Closed ckaldemeyer closed 8 years ago
@uvchik @simonhilpert : Add your ideas if you want
I have added some notes..
@uvchik: Just as an information. I have just used the class to analze results for renpassgis. For one year, the dataframe holds more than 11 million entries and it takes 20-30 minutes to generate it. But this is for all busses.
But I'll have a look if we can tweak something..
@ckaldemeyer wrote:
1) It should be possible to pass a result-object directly. For this, we need a way to deal with the datetime-index which normally comes from the energy system
The more options we have the more cases we have to check every time we change anything. You have to pass both informations anyway, so what is the problem to create a simple EnergySystem just as a container.
my_es = EnergySystem(results=my_result_dict, time_idx=my_time_index)
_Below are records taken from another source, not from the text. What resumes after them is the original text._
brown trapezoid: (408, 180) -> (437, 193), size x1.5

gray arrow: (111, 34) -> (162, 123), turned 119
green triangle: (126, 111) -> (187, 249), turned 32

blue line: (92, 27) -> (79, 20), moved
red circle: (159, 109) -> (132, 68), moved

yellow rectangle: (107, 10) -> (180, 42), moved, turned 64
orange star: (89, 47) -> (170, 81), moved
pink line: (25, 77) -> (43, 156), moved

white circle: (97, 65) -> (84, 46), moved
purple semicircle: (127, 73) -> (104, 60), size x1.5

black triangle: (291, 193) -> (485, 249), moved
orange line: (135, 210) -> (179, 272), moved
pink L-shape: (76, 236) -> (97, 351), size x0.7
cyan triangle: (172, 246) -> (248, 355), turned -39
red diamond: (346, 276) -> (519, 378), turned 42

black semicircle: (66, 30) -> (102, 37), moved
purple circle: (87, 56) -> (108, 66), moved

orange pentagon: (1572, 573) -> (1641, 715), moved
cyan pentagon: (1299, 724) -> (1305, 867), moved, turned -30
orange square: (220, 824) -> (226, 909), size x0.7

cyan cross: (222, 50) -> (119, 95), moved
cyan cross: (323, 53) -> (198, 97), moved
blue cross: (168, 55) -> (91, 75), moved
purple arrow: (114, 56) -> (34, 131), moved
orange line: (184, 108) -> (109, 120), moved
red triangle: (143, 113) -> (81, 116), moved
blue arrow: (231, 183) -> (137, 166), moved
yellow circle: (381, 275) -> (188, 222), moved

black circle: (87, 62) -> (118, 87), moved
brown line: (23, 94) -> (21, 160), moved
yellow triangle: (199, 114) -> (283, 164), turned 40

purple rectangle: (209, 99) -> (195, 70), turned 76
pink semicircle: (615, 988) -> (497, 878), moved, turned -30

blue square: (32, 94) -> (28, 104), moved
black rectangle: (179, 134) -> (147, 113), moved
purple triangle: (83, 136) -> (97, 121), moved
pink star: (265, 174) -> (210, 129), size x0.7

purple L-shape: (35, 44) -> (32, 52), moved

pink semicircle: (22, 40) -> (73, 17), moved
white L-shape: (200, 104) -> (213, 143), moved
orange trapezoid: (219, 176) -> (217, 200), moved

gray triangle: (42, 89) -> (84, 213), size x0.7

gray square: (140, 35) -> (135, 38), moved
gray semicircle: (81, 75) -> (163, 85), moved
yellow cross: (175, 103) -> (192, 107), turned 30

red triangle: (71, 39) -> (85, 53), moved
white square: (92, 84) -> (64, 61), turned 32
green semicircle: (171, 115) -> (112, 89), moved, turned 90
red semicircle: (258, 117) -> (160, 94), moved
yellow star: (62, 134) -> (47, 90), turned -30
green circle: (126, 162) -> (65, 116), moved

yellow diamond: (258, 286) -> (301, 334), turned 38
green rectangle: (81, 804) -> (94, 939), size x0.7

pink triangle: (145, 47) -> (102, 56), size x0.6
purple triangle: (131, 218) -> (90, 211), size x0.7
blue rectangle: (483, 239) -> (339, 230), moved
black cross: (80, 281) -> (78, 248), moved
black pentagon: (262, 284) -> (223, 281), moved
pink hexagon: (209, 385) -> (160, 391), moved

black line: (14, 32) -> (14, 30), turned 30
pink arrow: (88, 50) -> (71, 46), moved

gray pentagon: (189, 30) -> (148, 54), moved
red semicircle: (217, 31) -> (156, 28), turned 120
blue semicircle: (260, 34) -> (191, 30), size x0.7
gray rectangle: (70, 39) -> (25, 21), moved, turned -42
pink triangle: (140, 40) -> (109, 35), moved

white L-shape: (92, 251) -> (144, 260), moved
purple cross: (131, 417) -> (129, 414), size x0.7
my_df = EnergySystemDataFrame(energy_system=my_es)
2) Add a flag like "return_df". If set to True, the dataframe-object will be returned directly
This works already for me. The init-method cannot return anything.
my_df = tpd.EnergySystemDataFrame(energy_system=my_es)
print(es_df.data_frame)
3) Add possibility to exclude components in _plotbus() method
+1
4) Add a plot method that gives a good overview about the bus balance. My idea would be a stacked area or a normal stacked stackplot. All inputs are positive and all outputs negative. Additionally, the residual load will be plotted as a line and should be zero.
Or a table that shows the balance of the year and a function that returns the dates and time where the balance is not valid.
5) Add methods to store/restore the dataframe using pickle or something equivalent
+1 (e.g. hdf5, csv, postgres...)
6) Realize dataframe creation and plotting in different classes (separate data and visualisation)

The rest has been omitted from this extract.